What is needed:
Please copy the data below exactly; none of the pictures in it belong in the copy.
-------- Source material
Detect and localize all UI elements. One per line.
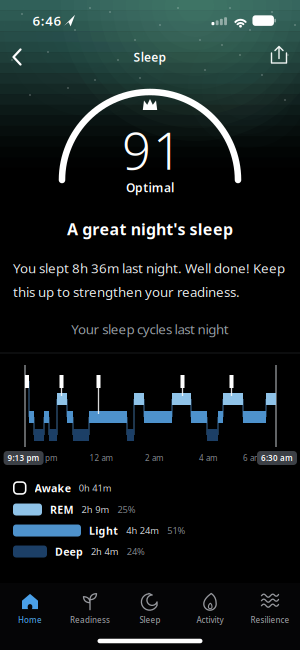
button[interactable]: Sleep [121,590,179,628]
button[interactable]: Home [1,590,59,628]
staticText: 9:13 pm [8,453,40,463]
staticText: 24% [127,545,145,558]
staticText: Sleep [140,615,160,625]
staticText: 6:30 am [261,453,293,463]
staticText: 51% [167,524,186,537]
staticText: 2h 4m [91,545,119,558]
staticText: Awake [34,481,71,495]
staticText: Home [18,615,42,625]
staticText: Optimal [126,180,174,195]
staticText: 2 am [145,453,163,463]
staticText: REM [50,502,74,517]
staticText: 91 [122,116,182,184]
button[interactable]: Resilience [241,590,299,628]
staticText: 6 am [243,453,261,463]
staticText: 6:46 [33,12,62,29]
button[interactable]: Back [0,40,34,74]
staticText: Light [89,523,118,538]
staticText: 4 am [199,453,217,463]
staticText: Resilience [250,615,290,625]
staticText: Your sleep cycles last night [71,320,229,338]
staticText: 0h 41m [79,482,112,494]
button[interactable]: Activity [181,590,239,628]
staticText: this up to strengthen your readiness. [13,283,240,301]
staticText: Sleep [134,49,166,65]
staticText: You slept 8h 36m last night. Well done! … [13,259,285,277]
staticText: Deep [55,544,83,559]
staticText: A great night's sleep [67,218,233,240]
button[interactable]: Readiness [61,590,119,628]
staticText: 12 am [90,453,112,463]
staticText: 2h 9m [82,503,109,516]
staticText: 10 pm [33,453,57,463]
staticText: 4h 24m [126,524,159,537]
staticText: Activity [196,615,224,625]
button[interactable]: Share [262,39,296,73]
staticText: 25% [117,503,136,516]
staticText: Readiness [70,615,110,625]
----------------
Answer to this problem:
Detect and localize all UI elements. One per line.
button[interactable]: Sleep [121,590,179,628]
button[interactable]: Home [1,590,59,628]
staticText: 9:13 pm [8,453,40,463]
staticText: 24% [127,545,145,558]
staticText: Sleep [140,615,160,625]
staticText: 6:30 am [261,453,293,463]
staticText: 51% [167,524,186,537]
staticText: 2h 4m [91,545,119,558]
staticText: Awake [34,481,71,495]
staticText: Home [18,615,42,625]
staticText: Optimal [126,180,174,195]
staticText: 2 am [145,453,163,463]
staticText: REM [50,502,74,517]
staticText: 91 [122,116,182,184]
button[interactable]: Resilience [241,590,299,628]
staticText: 6 am [243,453,261,463]
staticText: 6:46 [33,12,62,29]
button[interactable]: Back [0,40,34,74]
staticText: Light [89,523,118,538]
staticText: 4 am [199,453,217,463]
staticText: Resilience [250,615,290,625]
staticText: Your sleep cycles last night [71,320,229,338]
staticText: 0h 41m [79,482,112,494]
button[interactable]: Activity [181,590,239,628]
staticText: this up to strengthen your readiness. [13,283,240,301]
staticText: Sleep [134,49,166,65]
staticText: You slept 8h 36m last night. Well done! … [13,259,285,277]
staticText: Deep [55,544,83,559]
staticText: A great night's sleep [67,218,233,240]
button[interactable]: Readiness [61,590,119,628]
staticText: 12 am [90,453,112,463]
staticText: 2h 9m [82,503,109,516]
staticText: 10 pm [33,453,57,463]
staticText: 4h 24m [126,524,159,537]
staticText: Activity [196,615,224,625]
button[interactable]: Share [262,39,296,73]
staticText: 25% [117,503,136,516]
staticText: Readiness [70,615,110,625]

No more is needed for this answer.